ProteinMPNN¶

Designs protein sequences for given 3D backbone structures using ProteinMPNN. Supports CA-only parsing, soluble-only weights, temperature-controlled sampling, residue omission, chain-specific design, batching, and multiple model variants. Returns all generated sequences and the top-scoring subset as FASTA.

Usage¶

Use this node to generate and rank amino acid sequences compatible with input protein structures. Provide one or more PDB structures, choose the ProteinMPNN model and options (e.g., sampling temperatures, omit residues, chains to design), then integrate the output FASTA into downstream evaluation or structure prediction workflows.

Inputs¶

Field	Required	Type	Description	Example
pdb	True	PDB	Protein backbone structures to design sequences against.
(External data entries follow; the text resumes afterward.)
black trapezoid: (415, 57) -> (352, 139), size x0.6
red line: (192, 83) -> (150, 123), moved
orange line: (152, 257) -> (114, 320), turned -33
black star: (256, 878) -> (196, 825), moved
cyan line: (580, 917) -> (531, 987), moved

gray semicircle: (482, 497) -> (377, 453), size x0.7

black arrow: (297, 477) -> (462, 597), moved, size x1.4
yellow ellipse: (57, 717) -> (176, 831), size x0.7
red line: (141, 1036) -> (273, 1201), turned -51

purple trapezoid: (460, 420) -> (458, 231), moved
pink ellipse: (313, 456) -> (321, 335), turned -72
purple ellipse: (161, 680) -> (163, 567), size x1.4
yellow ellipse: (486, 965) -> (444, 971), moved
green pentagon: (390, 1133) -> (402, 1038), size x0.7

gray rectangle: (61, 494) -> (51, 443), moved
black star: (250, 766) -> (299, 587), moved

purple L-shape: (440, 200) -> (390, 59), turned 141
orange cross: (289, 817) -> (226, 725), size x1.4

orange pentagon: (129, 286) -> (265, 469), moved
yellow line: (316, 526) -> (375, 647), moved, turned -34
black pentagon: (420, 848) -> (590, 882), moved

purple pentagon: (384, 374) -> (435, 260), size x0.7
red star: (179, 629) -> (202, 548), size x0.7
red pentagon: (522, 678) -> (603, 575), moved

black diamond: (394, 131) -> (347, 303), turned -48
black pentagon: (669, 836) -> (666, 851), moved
Typically a collection mapping structure names to PDB-formatted text.	{'my_protein_A.pdb': 'ATOM ...', 'complex_AB.pdb': 'ATOM ...'}
ca_only	True	BOOLEAN	If true, parse CA-only structures and use CA-only models.	False
model_name	True	v_48_002 \\| v_48_010 \\| v_48_020 \\| v_48_030	ProteinMPNN model variant to use.	v_48_020
use_soluble_model	True	BOOLEAN	If true, use weights trained on soluble proteins only.	False
backbone_noise	True	FLOAT	Standard deviation of Gaussian noise added to backbone atoms to increase sequence diversity (0.0–1.0).	0.1
num_seq_per_target	True	INT	How many sequences to generate per input structure.	10
num_best_seq_per_target	True	INT	How many top-scoring sequences to select per input after generation. Must be <= num_seq_per_target.	1
batch_size	True	INT	Batch size for generation. Reduce if you encounter GPU memory limits.	1
max_length	True	INT	Maximum total sequence length allowed.	200000
sampling_temp	True	STRING	Comma-separated list of temperatures controlling sampling diversity (e.g., 0.2,0.25,0.5). Higher values increase diversity.	0.1,0.15,0.2,0.25,0.3
omit_amino_acids	True	STRING	Comma-separated list of one-letter amino acid codes to exclude from generation.	C,M,W
chains_to_design	True	STRING	Comma-separated list of chain identifiers to design. Leave empty to design all chains.	A,B
seed	True	INT	Base random seed for reproducibility.	42
mode	True	MOCK \\| PROD \\| TEST	Execution mode. MOCK returns predefined sequences for quick demos, TEST minimizes generation for speed, PROD runs full generation.	PROD

Outputs¶

Field	Type	Description	Example
seqs.fasta	FASTA	All generated sequences across temperatures and samples in FASTA format.	>my_protein_A_0 ACDEFGHIK... >my_protein_A_1 ...
best_seqs.fasta	FASTA	Top-scoring subset of generated sequences per input structure in FASTA format.	>my_protein_A_best_0 ACDEFGHIK...

Important Notes¶

CA-only and soluble-only configurations cannot be used together. Set either ca_only or use_soluble_model to false.
The model v_48_030 is not available for CA-only. If ca_only is true, choose another model.
num_best_seq_per_target must be less than or equal to num_seq_per_target.
In TEST mode, num_seq_per_target is forced to 1 to speed up runs.
sampling_temp, omit_amino_acids, and chains_to_design accept comma-separated inputs; they are internally normalized for the service.
Timeout scales with the number of input structures; very large batches or long sequences can require more time.
Batch size influences memory usage; lower it if encountering resource limits.

Troubleshooting¶

Error: CA-SolubleMPNN model is not available yet. Set either ca_only or use_soluble_model to False. Fix by disabling one of the two options.
Error: CA-v_48_030 model is not available yet. Set ca_only to False or pick another model_name. Fix by selecting v_48_002, v_48_010, or v_48_020.
Error: Expected num_best_seq_per_target <= num_seq_per_target. Fix by reducing num_best_seq_per_target or increasing num_seq_per_target.
Generated sequences seem sparse or identical: increase sampling_temp values or backbone_noise to boost diversity.
Out-of-memory or long runtimes: reduce batch_size, decrease num_seq_per_target, or limit max_length.
Unexpected or invalid list inputs: ensure sampling_temp, omit_amino_acids, and chains_to_design are comma-separated without extra spaces; e.g., 0.1,0.2 or A,B.